### [Try it]
Return every entry in the listing word for word.

=-=-=-=-=

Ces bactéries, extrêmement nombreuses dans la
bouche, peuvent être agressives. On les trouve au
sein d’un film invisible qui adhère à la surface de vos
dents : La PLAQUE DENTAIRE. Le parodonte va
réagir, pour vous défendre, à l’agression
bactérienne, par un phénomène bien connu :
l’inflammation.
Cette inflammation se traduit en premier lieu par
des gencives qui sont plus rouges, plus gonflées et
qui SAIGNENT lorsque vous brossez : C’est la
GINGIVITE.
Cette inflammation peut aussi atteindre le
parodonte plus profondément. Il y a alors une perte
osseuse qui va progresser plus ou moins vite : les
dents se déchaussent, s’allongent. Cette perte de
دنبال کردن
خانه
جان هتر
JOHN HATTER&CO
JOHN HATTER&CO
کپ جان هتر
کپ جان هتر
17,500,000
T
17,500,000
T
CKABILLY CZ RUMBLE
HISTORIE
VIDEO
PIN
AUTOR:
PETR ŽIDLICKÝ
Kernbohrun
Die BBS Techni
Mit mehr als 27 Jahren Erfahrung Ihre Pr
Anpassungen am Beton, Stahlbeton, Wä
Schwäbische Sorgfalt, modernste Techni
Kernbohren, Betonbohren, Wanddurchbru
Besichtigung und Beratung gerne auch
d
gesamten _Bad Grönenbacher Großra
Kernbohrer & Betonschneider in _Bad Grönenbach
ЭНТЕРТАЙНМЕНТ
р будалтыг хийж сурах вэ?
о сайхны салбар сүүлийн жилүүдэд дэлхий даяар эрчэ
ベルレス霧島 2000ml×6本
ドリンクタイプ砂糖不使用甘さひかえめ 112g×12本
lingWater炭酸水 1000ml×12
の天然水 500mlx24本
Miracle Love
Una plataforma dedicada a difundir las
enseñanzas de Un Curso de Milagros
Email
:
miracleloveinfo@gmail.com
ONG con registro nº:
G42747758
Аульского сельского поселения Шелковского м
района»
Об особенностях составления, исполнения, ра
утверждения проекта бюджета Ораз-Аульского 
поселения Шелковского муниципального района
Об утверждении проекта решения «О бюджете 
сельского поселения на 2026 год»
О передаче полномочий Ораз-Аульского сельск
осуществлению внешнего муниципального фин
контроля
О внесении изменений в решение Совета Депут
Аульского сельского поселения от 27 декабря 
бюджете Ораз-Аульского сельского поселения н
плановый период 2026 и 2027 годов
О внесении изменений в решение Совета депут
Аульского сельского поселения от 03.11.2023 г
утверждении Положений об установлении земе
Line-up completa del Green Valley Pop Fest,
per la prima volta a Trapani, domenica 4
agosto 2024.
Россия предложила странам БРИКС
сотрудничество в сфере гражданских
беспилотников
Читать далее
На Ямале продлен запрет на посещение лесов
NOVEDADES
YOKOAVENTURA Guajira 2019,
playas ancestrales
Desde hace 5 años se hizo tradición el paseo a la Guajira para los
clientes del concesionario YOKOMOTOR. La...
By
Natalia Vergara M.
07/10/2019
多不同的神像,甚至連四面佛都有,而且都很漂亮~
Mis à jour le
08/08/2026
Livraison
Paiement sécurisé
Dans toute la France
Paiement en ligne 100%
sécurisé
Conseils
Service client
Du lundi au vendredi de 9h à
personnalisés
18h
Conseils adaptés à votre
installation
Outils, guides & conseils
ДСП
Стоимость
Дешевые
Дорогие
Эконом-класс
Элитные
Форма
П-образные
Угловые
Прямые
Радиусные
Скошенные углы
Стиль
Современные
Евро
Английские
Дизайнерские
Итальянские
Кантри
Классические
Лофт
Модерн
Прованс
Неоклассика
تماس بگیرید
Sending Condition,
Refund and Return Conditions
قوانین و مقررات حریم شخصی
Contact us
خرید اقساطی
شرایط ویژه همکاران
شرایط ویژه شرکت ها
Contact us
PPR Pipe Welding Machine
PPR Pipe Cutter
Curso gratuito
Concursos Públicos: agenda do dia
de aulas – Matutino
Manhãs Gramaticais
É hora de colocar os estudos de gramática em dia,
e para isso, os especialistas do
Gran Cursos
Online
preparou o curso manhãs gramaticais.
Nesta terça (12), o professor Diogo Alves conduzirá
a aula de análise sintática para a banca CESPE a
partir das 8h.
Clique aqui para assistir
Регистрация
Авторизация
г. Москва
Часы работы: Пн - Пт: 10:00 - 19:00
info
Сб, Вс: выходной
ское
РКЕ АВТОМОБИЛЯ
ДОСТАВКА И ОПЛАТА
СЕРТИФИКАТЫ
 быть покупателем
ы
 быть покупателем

=-=-=-=-=

### [Output of the exercise]
Ces bactéries, extrêmement nombreuses dans la
bouche, peuvent être agressives. On les trouve au
sein d’un film invisible qui adhère à la surface de vos
dents : La PLAQUE DENTAIRE. Le parodonte va
réagir, pour vous défendre, à l’agression
bactérienne, par un phénomène bien connu :
l’inflammation.
Cette inflammation se traduit en premier lieu par
des gencives qui sont plus rouges, plus gonflées et
qui SAIGNENT lorsque vous brossez : C’est la
GINGIVITE.
Cette inflammation peut aussi atteindre le
parodonte plus profondément. Il y a alors une perte
osseuse qui va progresser plus ou moins vite : les
dents se déchaussent, s’allongent. Cette perte de
دنبال کردن
خانه
جان هتر
JOHN HATTER&CO
JOHN HATTER&CO
کپ جان هتر
کپ جان هتر
17,500,000
T
17,500,000
T
CKABILLY CZ RUMBLE
HISTORIE
VIDEO
PIN
AUTOR:
PETR ŽIDLICKÝ
Kernbohrun
Die BBS Techni
Mit mehr als 27 Jahren Erfahrung Ihre Pr
Anpassungen am Beton, Stahlbeton, Wä
Schwäbische Sorgfalt, modernste Techni
Kernbohren, Betonbohren, Wanddurchbru
Besichtigung und Beratung gerne auch
d
gesamten _Bad Grönenbacher Großra
Kernbohrer & Betonschneider in _Bad Grönenbach
ЭНТЕРТАЙНМЕНТ
р будалтыг хийж сурах вэ?
о сайхны салбар сүүлийн жилүүдэд дэлхий даяар эрчэ
ベルレス霧島 2000ml×6本
ドリンクタイプ砂糖不使用甘さひかえめ 112g×12本
lingWater炭酸水 1000ml×12
の天然水 500mlx24本
Miracle Love
Una plataforma dedicada a difundir las
enseñanzas de Un Curso de Milagros
Email
:
miracleloveinfo@gmail.com
ONG con registro nº:
G42747758
Аульского сельского поселения Шелковского м
района»
Об особенностях составления, исполнения, ра
утверждения проекта бюджета Ораз-Аульского 
поселения Шелковского муниципального района
Об утверждении проекта решения «О бюджете 
сельского поселения на 2026 год»
О передаче полномочий Ораз-Аульского сельск
осуществлению внешнего муниципального фин
контроля
О внесении изменений в решение Совета Депут
Аульского сельского поселения от 27 декабря 
бюджете Ораз-Аульского сельского поселения н
плановый период 2026 и 2027 годов
О внесении изменений в решение Совета депут
Аульского сельского поселения от 03.11.2023 г
утверждении Положений об установлении земе
Line-up completa del Green Valley Pop Fest,
per la prima volta a Trapani, domenica 4
agosto 2024.
Россия предложила странам БРИКС
сотрудничество в сфере гражданских
беспилотников
Читать далее
На Ямале продлен запрет на посещение лесов
NOVEDADES
YOKOAVENTURA Guajira 2019,
playas ancestrales
Desde hace 5 años se hizo tradición el paseo a la Guajira para los
clientes del concesionario YOKOMOTOR. La...
By
Natalia Vergara M.
07/10/2019
多不同的神像,甚至連四面佛都有,而且都很漂亮~
Mis à jour le
08/08/2026
Livraison
Paiement sécurisé
Dans toute la France
Paiement en ligne 100%
sécurisé
Conseils
Service client
Du lundi au vendredi de 9h à
personnalisés
18h
Conseils adaptés à votre
installation
Outils, guides & conseils
ДСП
Стоимость
Дешевые
Дорогие
Эконом-класс
Элитные
Форма
П-образные
Угловые
Прямые
Радиусные
Скошенные углы
Стиль
Современные
Евро
Английские
Дизайнерские
Итальянские
Кантри
Классические
Лофт
Модерн
Прованс
Неоклассика
تماس بگیرید
Sending Condition,
Refund and Return Conditions
قوانین و مقررات حریم شخصی
Contact us
خرید اقساطی
شرایط ویژه همکاران
شرایط ویژه شرکت ها
Contact us
PPR Pipe Welding Machine
PPR Pipe Cutter
Curso gratuito
Concursos Públicos: agenda do dia
de aulas – Matutino
Manhãs Gramaticais
É hora de colocar os estudos de gramática em dia,
e para isso, os especialistas do
Gran Cursos
Online
preparou o curso manhãs gramaticais.
Nesta terça (12), o professor Diogo Alves conduzirá
a aula de análise sintática para a banca CESPE a
partir das 8h.
Clique aqui para assistir
Регистрация
Авторизация
г. Москва
Часы работы: Пн - Пт: 10:00 - 19:00
info
Сб, Вс: выходной
ское
РКЕ АВТОМОБИЛЯ
ДОСТАВКА И ОПЛАТА
СЕРТИФИКАТЫ
 быть покупателем
ы
 быть покупателем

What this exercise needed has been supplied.